(Stored data entries)
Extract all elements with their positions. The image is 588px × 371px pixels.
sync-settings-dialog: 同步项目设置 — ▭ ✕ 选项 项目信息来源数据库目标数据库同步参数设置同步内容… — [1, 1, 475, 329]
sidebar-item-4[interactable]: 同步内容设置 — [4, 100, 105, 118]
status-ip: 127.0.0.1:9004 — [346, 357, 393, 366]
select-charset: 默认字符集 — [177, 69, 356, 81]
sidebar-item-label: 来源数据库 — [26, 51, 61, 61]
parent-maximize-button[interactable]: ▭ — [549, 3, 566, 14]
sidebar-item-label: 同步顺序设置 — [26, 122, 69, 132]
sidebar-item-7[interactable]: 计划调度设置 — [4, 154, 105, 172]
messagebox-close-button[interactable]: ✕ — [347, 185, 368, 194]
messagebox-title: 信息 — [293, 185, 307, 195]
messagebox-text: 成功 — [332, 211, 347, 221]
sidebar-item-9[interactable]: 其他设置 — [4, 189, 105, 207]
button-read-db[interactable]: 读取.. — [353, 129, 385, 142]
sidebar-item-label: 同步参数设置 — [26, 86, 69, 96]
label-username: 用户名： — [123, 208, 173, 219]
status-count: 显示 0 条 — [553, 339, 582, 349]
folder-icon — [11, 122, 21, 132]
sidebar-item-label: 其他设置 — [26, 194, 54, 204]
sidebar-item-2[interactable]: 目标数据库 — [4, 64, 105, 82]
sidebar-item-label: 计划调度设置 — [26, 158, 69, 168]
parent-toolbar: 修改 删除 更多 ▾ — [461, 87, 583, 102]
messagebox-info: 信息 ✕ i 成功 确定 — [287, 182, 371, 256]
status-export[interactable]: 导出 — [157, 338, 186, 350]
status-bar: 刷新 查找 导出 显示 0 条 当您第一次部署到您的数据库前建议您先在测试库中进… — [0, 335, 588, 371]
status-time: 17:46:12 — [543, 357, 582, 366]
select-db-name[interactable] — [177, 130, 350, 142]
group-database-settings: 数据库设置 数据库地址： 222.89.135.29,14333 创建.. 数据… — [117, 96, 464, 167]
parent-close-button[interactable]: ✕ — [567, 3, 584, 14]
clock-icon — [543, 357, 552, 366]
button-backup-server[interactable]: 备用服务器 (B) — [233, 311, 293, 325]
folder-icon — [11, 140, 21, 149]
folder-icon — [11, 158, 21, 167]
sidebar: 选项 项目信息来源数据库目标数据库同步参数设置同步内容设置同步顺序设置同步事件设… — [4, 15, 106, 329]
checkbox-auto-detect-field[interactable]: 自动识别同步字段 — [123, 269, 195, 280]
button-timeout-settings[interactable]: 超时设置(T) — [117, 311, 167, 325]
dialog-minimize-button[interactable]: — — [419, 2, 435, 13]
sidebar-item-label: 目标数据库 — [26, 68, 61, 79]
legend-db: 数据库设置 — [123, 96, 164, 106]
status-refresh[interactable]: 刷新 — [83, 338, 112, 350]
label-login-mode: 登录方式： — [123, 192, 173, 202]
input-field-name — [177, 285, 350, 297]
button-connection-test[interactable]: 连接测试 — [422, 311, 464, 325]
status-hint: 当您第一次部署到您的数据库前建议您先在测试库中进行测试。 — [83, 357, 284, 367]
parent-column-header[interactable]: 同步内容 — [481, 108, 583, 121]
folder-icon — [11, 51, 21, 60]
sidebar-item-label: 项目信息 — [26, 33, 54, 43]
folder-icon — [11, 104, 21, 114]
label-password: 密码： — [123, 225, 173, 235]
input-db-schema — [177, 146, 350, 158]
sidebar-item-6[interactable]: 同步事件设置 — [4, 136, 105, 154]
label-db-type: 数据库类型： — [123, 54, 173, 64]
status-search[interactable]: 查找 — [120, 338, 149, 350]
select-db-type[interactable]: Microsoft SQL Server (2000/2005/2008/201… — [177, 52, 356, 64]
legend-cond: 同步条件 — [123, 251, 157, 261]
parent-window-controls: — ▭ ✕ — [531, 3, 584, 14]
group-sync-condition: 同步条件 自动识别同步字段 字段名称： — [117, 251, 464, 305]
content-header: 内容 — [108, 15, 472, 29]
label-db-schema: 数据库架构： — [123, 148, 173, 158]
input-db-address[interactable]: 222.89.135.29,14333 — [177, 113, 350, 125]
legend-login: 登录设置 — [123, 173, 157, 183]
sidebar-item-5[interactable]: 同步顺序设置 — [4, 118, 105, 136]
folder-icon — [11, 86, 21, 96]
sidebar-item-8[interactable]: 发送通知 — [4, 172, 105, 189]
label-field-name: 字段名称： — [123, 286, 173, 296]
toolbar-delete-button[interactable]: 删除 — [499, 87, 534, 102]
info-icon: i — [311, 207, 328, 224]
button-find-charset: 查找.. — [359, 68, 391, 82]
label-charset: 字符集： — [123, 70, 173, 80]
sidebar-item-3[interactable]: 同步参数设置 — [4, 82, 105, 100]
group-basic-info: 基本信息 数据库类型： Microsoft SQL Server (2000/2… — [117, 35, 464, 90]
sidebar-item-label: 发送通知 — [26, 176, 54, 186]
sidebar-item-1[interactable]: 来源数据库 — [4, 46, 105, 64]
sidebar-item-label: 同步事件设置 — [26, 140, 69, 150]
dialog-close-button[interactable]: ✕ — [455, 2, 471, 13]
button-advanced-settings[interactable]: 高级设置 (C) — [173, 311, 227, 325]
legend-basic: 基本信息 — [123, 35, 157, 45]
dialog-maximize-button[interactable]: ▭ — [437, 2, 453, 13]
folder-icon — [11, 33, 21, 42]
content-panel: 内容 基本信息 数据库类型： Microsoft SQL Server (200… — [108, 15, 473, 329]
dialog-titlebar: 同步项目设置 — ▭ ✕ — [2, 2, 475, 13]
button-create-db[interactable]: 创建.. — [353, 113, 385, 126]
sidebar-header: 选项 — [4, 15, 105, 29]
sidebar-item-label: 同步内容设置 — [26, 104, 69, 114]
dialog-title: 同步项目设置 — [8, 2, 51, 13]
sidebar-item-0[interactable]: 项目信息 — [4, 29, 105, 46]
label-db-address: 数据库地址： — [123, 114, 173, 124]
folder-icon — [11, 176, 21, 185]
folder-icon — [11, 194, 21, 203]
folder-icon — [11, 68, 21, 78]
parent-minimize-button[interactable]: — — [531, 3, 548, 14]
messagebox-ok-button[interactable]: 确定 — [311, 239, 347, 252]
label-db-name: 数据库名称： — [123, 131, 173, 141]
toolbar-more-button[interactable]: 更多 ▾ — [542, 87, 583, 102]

## What the task asks
Each line above that has the word "自动识别同步字段" must be copied.

## Answer to the problem
checkbox-auto-detect-field[interactable]: 自动识别同步字段 — [123, 269, 195, 280]
group-sync-condition: 同步条件 自动识别同步字段 字段名称： — [117, 251, 464, 305]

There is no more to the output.